Nel Parlamento dello sport italiano le ragazze del tennis non hanno mai avuto bisogno di chiedere quote rosa. Se le sono prese. (da La Stampa) Quattro Fed Cup, una vittoria e altre due finali al Roland Garros, Slam e primati in classifica in doppio, un piovigginare di titoli che dall’inizio del Millennio non ha mai smesso di bagnare il circuito. Una valanga rosa, un circolo virtuoso che Flavia Pennetta aveva inaugurato piazzando il primo, vero mattoncino nell’estate del 2009, quando diventò la prima tennista italiana a guadagnarsi un ticket per la top-ten, e che sempre Flavia, cinque anni dopo, ha chiuso (momentaneamente) muovendo un altro passo in terra sconosciuta. Nessun tennista italiano era mai arrivato in finale a Indian Wells, il torneo dei ricconi californiani, oasi allestita nel deserto da Larry Ellison, il patron di Oracle e uno degli uomini più ricchi del mondo che pur di fare del suo giocattolino una sorta di quinto Slam ha buttato sul piatto 70 milioni di dollari. Flavia in finale è arrivata e se le è anche presa, ieri, mettendo in ginocchio il tennis tutto genuflessioni e incanti di Aga Radwanska, la n.3 del mondo, in due set un filo crudeli, 6-2 6-1. E’ il torneo più importante della sua carriera, un “premier Mandatory” con un albo d’oro a 90 carati, il decimo della sua carriera (solo Sandra cecchini ne ha vinti di più) il secondo alloro più prestigioso del nostro tennis dopo il Roland Garros conquistato dalla Schiavone. L’ha festeggiato beccandosi un gavettone di Fabio Fognini – secondo i malati di gossip il suo nuovo fidanzato – e scrivendo sulla telecamera quella sigletta, tre “M” e un cuoricino, che è diventata il marchio della sua nuova avventura. Pare fra l’altro che fra Flavia e Fabio, anche lui n.14 del mondo, ci sia in piedi una scommessa, una gara a chi arriva più in alto in classifica: primo controllo a Wimbledon, poi a fine stagione. A forza di rincorrere le ragazze, anche i nostri ragazzi hanno trovato il sentiero giusto.

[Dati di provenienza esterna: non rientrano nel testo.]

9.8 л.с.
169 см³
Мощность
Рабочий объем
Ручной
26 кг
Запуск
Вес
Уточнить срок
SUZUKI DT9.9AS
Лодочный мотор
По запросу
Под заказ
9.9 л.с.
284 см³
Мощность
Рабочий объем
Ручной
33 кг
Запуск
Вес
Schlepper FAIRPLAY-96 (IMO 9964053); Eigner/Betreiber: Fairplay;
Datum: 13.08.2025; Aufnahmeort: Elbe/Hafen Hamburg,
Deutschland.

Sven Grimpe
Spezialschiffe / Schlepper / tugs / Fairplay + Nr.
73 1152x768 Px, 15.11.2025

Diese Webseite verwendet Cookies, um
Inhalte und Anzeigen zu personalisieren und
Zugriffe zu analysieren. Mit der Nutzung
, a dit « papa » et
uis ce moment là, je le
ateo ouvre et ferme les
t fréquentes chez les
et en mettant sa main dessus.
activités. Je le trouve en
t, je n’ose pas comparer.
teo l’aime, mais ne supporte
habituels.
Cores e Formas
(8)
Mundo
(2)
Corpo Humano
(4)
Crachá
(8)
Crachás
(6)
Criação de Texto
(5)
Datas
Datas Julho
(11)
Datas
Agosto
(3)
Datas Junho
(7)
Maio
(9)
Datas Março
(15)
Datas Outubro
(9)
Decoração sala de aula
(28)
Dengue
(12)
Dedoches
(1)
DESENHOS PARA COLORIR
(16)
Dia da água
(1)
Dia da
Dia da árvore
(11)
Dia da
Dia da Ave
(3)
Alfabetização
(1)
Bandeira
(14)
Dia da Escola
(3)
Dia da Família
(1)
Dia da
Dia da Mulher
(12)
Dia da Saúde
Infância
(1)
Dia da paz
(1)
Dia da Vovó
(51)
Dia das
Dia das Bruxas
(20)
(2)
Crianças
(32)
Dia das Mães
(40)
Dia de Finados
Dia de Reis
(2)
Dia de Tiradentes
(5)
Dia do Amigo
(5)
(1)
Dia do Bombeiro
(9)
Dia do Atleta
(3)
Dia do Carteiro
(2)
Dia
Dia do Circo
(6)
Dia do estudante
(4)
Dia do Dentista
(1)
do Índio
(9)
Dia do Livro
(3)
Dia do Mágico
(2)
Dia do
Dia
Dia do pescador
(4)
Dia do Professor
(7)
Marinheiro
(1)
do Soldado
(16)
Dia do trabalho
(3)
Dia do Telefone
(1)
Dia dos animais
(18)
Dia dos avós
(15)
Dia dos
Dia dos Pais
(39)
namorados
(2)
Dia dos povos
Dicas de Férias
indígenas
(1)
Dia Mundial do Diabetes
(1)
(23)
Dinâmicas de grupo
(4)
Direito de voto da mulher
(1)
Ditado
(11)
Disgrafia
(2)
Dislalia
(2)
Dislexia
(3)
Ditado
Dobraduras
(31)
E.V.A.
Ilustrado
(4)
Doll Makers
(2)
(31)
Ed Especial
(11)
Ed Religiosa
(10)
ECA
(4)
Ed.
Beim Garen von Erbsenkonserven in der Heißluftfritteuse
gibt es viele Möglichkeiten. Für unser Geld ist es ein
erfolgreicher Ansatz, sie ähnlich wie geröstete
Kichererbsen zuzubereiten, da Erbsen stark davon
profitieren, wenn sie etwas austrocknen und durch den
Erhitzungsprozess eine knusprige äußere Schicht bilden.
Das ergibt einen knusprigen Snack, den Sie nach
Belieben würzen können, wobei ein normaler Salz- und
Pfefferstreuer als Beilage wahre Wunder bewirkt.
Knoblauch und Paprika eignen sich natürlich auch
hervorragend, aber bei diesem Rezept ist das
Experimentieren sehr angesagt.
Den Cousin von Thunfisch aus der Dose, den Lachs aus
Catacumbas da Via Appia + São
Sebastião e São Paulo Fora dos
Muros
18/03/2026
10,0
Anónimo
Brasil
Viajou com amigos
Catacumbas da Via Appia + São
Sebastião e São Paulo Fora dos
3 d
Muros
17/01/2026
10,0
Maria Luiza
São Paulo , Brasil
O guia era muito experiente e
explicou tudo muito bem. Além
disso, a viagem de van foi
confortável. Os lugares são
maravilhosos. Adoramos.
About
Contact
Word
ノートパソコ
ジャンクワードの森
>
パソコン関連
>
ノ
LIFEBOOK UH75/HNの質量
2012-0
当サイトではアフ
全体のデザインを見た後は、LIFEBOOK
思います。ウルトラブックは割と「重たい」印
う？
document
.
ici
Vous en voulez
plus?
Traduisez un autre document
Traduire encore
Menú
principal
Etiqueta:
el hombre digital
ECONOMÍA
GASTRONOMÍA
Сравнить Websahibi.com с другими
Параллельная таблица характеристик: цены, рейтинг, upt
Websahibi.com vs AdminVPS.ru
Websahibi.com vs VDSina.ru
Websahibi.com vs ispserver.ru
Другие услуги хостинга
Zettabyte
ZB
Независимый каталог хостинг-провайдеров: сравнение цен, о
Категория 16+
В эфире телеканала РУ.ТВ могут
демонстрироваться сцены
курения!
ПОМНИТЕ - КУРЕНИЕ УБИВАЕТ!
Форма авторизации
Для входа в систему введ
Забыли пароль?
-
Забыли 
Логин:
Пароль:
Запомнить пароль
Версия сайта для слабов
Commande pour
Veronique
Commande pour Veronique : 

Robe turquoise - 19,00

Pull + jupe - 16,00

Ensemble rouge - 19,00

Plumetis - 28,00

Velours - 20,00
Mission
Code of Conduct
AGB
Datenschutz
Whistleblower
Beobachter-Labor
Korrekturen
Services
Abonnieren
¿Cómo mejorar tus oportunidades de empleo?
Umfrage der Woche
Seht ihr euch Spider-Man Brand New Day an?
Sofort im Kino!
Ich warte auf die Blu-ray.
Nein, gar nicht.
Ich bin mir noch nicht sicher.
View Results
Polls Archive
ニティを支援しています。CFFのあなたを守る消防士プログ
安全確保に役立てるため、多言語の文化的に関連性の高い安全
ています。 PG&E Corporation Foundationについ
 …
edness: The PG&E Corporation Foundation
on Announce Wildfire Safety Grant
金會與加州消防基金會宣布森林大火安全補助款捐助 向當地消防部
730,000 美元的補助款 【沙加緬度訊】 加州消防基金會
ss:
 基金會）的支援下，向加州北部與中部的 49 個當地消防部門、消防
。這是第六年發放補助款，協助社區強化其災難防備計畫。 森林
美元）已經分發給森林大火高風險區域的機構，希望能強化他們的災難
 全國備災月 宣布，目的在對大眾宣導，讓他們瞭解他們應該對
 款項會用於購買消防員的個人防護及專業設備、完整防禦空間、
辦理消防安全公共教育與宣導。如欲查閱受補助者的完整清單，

La polacca era sofferente alla rotulina sinistra, e infatti si è spremuta lacrime di rabbia durante la premiazione, ma il malanno nulla toglie ai dieci giorni da urlo della Penna, che nel corso del torneo ha spazzato via Sam Stosur, ex top-10 e vincitrice di Slam, la sua nipotina Camila Giorgi – che aveva estromesso Maria Sharapova – e in semifinale la n.2 del ranking, Na Li. «Mi dispiace per Agnieszka, ma oggi era il mio giorno», ha detto alla fine Flavia, raggiante beniamina del pubblico americano che ama la sua tenacia, il suo allure da piccola Loren, la sua disciplina. E non è un caso che la pugliese, dalla vittoria a Los Angeles alle semifinali degli ultimi Us Open, negli States abbia giocato sembre benissimo. Da oggi Flavia ritorna a due passi dalla top-10, n.12, scavalcando la sua antica compagna di doppio Roberta Vinci (13) e arrivando a solleticare Sara Errani, oggi n. 10 (solo l’Italia ha tre giocatrici fra le prime 15 del mondo). L’entrata nel recinto delle grandi a 27 anni era sembrato il traguardo, a 32 rischia di diventare una tappa, visto che da qui a Wimbledon Flavia ha solo briciole da difendere. Persino il n.5 non sembra un approdo troppo temerario.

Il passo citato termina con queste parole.